If you found this useful, follow for more posts about practical Claude Code workflows. I write about how I run a multi-product business with AI agents handling most of the operational work.

Claude Code for TypeScript Migrations: How I Converted a 200,000-Line JavaScript Codebase Without Stopping Shipping

Nex Tools — Mon, 11 May 2026 13:18:59 +0000

Originally published on Hashnode. Cross-posted for the DEV.to community.

The first time I tried to migrate a large JavaScript codebase to TypeScript, I made the classic mistake. I planned a six-week migration project, kicked off with a team meeting, started at the top of the directory tree, and got about 4% through before the project stalled. Other work kept coming in. The migration sat in a long-running branch that diverged from main every day. Three months later, I gave up and merged the partial work back with a lot of any types and a lot of regrets.

The second time I tried, I had learned the lesson. Big-bang migrations do not work in production codebases that have to keep shipping. The migration has to be incremental, and it has to be done in a way that lets the rest of the team keep working without coordination overhead. The tools that exist for this kind of migration are good but require enormous amounts of human time to apply correctly across a large codebase.

This is where Claude Code changed the math for me. I built a migration workflow that turned what would have been a six-month project into a six-week project, and the codebase kept shipping the entire time. Today, the migration is done, the code is fully typed, and the team is faster than they were before. Here is how the workflow works.

Why Most TypeScript Migrations Fail

The reason most TypeScript migrations fail is that they are framed as a project. Projects have start dates and end dates and dedicated resources. Production codebases do not. They have a continuous stream of feature work that cannot stop, and they have a team that cannot pause for weeks to focus on a migration.
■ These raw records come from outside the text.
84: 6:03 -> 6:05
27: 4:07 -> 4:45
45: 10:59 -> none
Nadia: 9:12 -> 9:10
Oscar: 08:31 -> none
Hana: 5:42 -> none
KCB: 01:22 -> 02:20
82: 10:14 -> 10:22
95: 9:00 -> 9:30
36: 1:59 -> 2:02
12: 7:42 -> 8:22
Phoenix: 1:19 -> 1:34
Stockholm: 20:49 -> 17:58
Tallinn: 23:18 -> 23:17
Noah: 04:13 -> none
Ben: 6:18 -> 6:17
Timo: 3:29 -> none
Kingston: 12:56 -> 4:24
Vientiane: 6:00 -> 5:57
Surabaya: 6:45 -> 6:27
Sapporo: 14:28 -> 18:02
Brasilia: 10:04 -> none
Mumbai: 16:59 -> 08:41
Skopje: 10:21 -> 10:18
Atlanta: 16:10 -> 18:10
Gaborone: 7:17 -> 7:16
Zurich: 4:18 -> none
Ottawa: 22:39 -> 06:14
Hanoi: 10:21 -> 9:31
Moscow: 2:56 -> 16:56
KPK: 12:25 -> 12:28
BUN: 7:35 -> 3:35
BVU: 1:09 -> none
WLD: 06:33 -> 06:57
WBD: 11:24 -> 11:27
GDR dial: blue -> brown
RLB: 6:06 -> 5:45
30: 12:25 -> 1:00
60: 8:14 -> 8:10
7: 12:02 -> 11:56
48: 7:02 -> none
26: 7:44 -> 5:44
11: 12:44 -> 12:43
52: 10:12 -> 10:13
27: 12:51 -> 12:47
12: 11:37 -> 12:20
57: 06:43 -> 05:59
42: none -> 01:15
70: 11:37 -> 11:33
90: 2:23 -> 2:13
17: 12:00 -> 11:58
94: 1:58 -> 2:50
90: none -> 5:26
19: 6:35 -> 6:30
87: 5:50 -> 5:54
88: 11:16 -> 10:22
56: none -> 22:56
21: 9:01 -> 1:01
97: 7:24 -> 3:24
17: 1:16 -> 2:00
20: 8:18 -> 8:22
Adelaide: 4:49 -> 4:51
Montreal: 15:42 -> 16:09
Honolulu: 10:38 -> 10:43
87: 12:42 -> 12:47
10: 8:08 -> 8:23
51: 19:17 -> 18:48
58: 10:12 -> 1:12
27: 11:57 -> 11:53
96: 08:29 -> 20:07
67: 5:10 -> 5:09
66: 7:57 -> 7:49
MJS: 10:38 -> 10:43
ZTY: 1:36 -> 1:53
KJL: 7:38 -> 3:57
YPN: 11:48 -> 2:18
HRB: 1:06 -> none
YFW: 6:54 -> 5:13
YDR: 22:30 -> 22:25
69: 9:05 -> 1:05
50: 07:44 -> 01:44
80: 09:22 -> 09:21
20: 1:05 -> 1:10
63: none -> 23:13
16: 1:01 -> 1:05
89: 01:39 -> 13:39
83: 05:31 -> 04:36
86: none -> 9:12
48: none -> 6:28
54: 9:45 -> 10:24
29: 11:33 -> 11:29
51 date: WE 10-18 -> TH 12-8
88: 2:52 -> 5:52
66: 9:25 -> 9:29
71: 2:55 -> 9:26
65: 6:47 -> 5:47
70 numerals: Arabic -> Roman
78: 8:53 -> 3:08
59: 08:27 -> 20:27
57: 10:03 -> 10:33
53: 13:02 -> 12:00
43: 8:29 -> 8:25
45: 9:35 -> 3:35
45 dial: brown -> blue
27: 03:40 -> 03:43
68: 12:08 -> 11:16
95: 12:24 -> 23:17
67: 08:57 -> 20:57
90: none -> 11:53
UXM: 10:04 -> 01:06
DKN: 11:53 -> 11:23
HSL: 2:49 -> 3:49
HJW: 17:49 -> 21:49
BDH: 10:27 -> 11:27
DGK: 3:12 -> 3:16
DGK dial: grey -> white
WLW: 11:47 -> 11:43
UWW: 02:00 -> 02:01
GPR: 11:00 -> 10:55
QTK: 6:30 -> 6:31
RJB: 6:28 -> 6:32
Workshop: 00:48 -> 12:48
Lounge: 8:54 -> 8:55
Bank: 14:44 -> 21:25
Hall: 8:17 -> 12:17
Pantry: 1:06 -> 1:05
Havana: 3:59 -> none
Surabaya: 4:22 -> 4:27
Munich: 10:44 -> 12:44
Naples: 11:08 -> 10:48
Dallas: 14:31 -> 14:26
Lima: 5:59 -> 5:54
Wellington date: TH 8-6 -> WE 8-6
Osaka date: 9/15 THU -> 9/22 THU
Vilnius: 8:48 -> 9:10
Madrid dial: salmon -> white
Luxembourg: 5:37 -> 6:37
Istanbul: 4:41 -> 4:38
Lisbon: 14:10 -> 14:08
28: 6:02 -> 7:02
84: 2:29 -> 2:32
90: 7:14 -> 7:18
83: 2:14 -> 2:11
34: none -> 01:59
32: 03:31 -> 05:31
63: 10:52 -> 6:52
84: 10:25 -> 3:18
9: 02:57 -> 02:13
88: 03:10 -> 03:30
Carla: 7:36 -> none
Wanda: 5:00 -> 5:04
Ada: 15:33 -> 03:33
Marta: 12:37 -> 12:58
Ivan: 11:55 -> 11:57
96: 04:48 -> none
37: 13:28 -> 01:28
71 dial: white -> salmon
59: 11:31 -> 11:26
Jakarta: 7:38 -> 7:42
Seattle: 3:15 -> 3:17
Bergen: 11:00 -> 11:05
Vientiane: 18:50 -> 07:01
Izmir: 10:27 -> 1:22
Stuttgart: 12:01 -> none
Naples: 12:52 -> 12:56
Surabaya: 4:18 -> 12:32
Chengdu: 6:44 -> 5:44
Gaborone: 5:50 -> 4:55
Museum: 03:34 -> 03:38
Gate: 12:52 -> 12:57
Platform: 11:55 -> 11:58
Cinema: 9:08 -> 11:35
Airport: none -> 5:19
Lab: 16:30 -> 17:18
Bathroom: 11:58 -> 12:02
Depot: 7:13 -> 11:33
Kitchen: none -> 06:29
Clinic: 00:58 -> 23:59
When the migration is a project, it competes with feature work for time. Feature work always wins because feature work has external pressure. The migration loses, falls behind schedule, and eventually gets canceled or quietly abandoned.

The migrations I have seen succeed are the ones framed as a continuous activity rather than a project. The work happens alongside feature work. Each commit takes a small bite out of the migration. The bites accumulate. After a few months, the migration is done without anyone having scheduled a migration sprint.

The migration succeeds when it becomes invisible. When the work is so cheap that every PR can include a slice of it without anyone noticing, the migration moves forward at the speed of the regular development cadence. The migration that demands focus is the migration that gets deprioritized.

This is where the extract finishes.